Ohle: If you can actually feel it, it’s very helpful. But it’s not very common to feel it. Basically, if you can feel a pulsating mass in a patient’s abdomen this very challenging diagnosis becomes a slam dunk. Unfortunately, the absence of it is not a rule-out of any kind.

EMS World: What effect will giving oral aspirin to a patient suffering from an aortic emergency, believing that their chief complaint is actually Acute Coronary Syndrome instead, have on their outcome?

Ohle: Theoretically, giving aspirin to these patients seems like it would be ruinous. After all, they’re bleeding massively and aspirin does reduce a body’s ability to form a clot. ACS is dozens of times more common than aortic emergencies so aspirin for chest pain is generally indicated and reasonable. Surprisingly, while aspirin does increase their bleeding, there is actually no statistical evidence to indicate that it increases mortality in these cases. Keep administering aspirin when indicated.

EMS World: Will tranexamic acid be able to help a patient having an acute aortic emergency?

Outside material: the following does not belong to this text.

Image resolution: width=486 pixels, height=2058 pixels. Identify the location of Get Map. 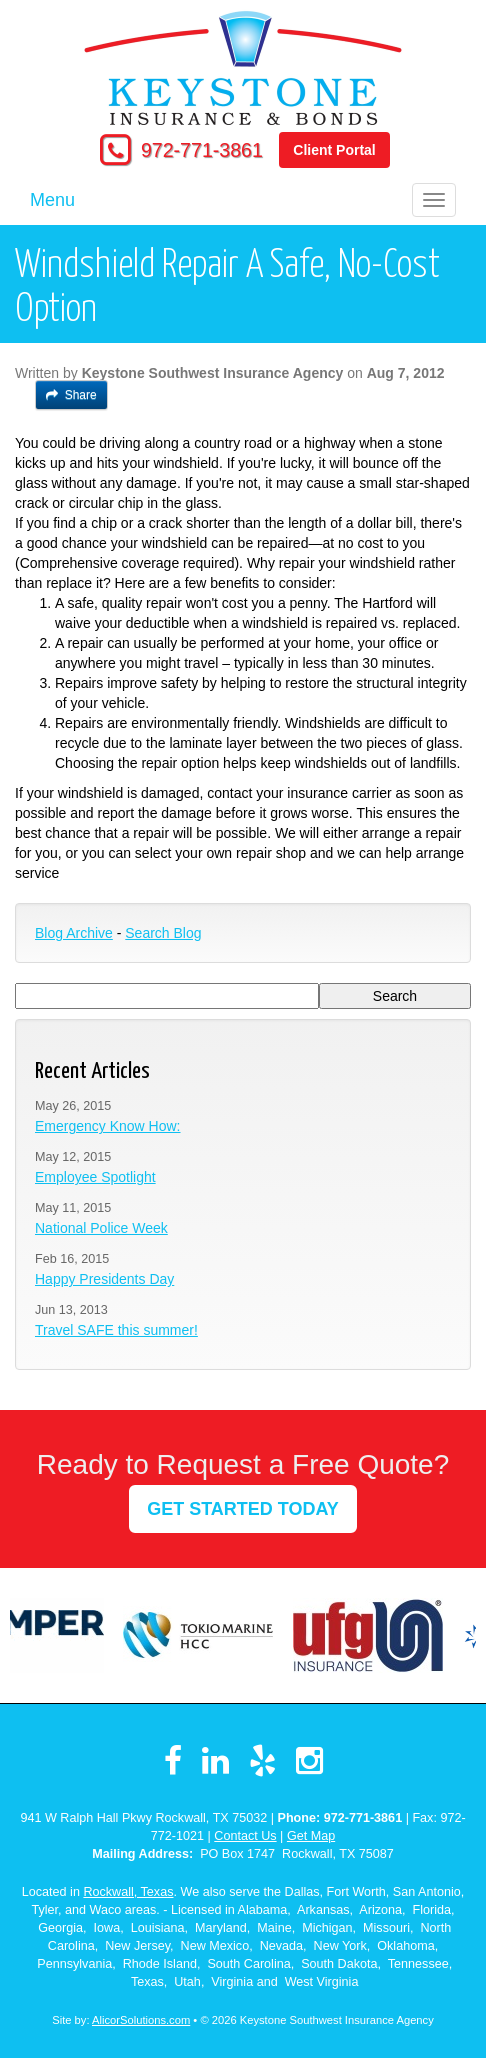
(311, 1836).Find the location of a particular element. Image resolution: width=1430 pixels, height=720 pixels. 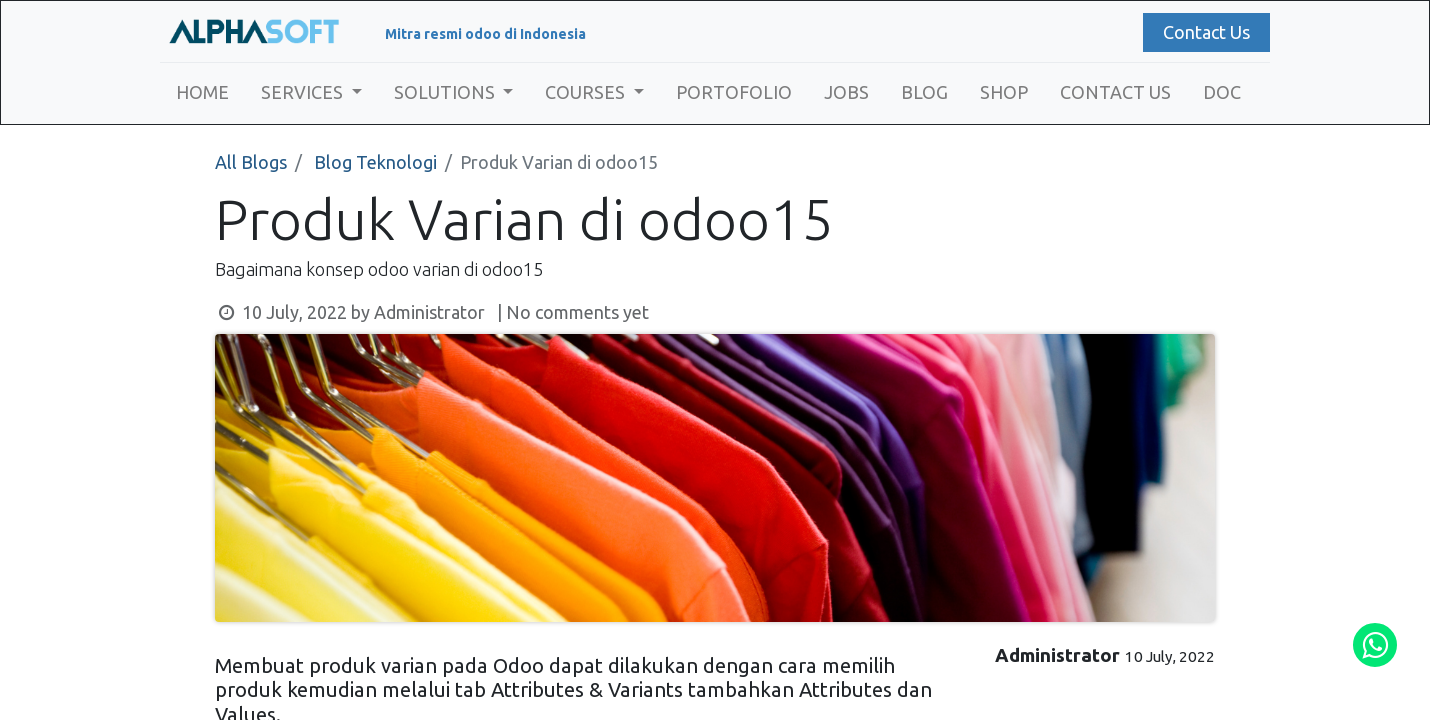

Ohle: There’s no evidence to say it will have a significant impact on patient outcomes, but it’s unlikely to cause any harm. Tranexamic acid has largely been shown to be beneficial specifically in traumatic bleeding. Whether or not to attempt to use it in this case is ultimately up to the discretion of a particular provider as the data suggests there is neither harm nor benefit.